Five years ago, voters in Pierce County faced a decision: Either raise the sales-tax rate by 0.3 percent to maintain transit service, or have Pierce Transit cut service. The voters said no to the sales-tax increase, service was decimated by nearly 40 percent, and our economic vitality as a community suffered.
Swing-shift, lower-income workers can’t get home at night. Senior citizens can’t get around on the weekends. College students are forced to spend money they don’t have on cars so they can get to class. It’s challenging to attract high-income employers that need talented employees, employees who want to live in vibrant, urban, transit connected communities.
With Proposition One and the Spokane Transit Authority’s moving forward initiative, Spokane County has an immense opportunity. Because of shrewd planning by STA’s executives, the transit agency has weathered the recession in a better state than most. Now you, as voters and citizens, have a choice. Do you want to maintain and grow your transit system to meet rising demand? Or do you watch it flounder due to lack of funding? Do you want to invest in a vibrant, connected, economically attractive community? Or fall behind your competitors?
The proposed transit improvements aren’t just lines on a map; they are a catalyst for economic growth. The moving forward plan is more than the central city line, high frequency bus routes, and new express services. Transit is an important social safety net, a way to travel from point A to B, and an important tool to mitigate congestion. But it is more than that; it is a community’s investment in its economic future.

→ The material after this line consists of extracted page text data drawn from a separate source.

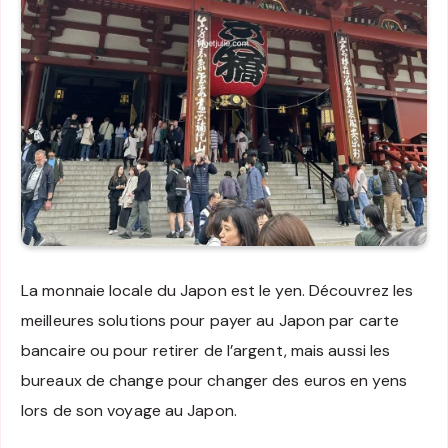
La monnaie locale du Japon est le yen. Découvrez les
meilleures solutions pour payer au Japon par carte
bancaire ou pour retirer de l’argent, mais aussi les
bureaux de change pour changer des euros en yens
lors de son voyage au Japon.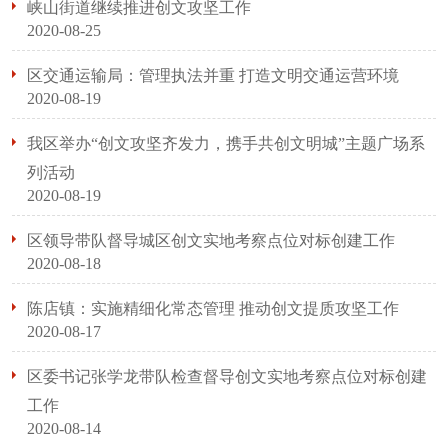
峡山街道继续推进创文攻坚工作
2020-08-25
区交通运输局：管理执法并重 打造文明交通运营环境
2020-08-19
我区举办“创文攻坚齐发力，携手共创文明城”主题广场系
列活动
2020-08-19
区领导带队督导城区创文实地考察点位对标创建工作
2020-08-18
陈店镇：实施精细化常态管理 推动创文提质攻坚工作
2020-08-17
区委书记张学龙带队检查督导创文实地考察点位对标创建
工作
2020-08-14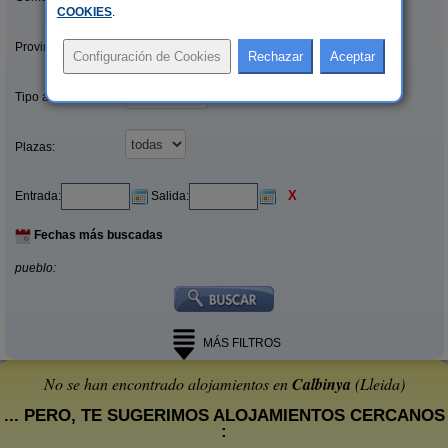
COOKIES
.
Provincias/Islas:
Tipo alquiler:
Plazas:
X
Entrada:
Salida:
Fechas más buscadas
pueblo:
MÁS FILTROS
No se han encontrado alojamientos en
Calbinya
(Lleida)
... PERO, TE SUGERIMOS ALOJAMIENTOS CERCANOS
:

Studies calculate that economic returns on public transit are $4 for every $1 invested. When you include land-use in that equation, that return on investment skyrockets even higher. Property values next to bus rapid transit stations in Boston were found to be 7.6 percent higher than the surrounding areas. A new fixed-route transit line in Portland spurred $3.4 billion of economic investment along its route.
STA has a track record of conservative financial planning. The proposed central-city line would be paid for without bonds, primarily through federal grants. Investing in high capacity world-class transit is a win for everyone.

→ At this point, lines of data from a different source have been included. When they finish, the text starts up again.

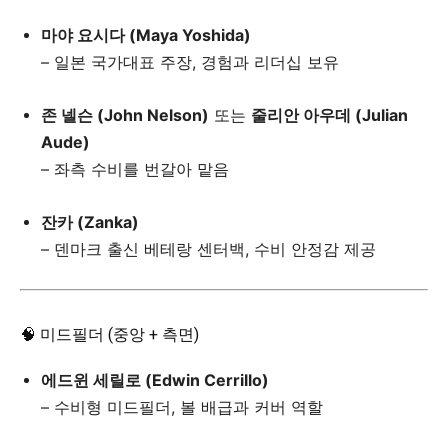
마야 요시다 (Maya Yoshida)
– 일본 국가대표 주장, 경험과 리더십 보유
존 넬슨 (John Nelson)
또는
줄리안 아우데 (Julian
Aude)
– 좌측 수비를 번갈아 맡음
잔카 (Zanka)
– 덴마크 출신 베테랑 센터백, 수비 안정감 제공
🧠 미드필더 (중앙 + 측면)
에드윈 세릴로 (Edwin Cerrillo)
– 수비형 미드필더, 볼 배급과 커버 역할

Land owners see property values rise. Businesses experience increased sales. Emissions are reduced, and air quality is increased. People walk more and are healthier, and transit users get a quicker trip, which leads to more riders.
It is my hope that Spokane voters will heed Tacoma’s mistakes and approve Proposition One this April. I can’t wait to experience even better transit in Spokane and would be happy to pay a measly 3 pennies on a $10 purchase for it every time I visit. Invest in your collective future, say yes to economic growth, say yes to Proposition One and a visionary transit system for your community.
Andrew Austin is policy director at Transportation Choices, a statewide nonprofit that works to bring more opportunities for Washington residents to walk, bike, and take public transit. He lives in Tacoma and frequently visits family members in Spokane.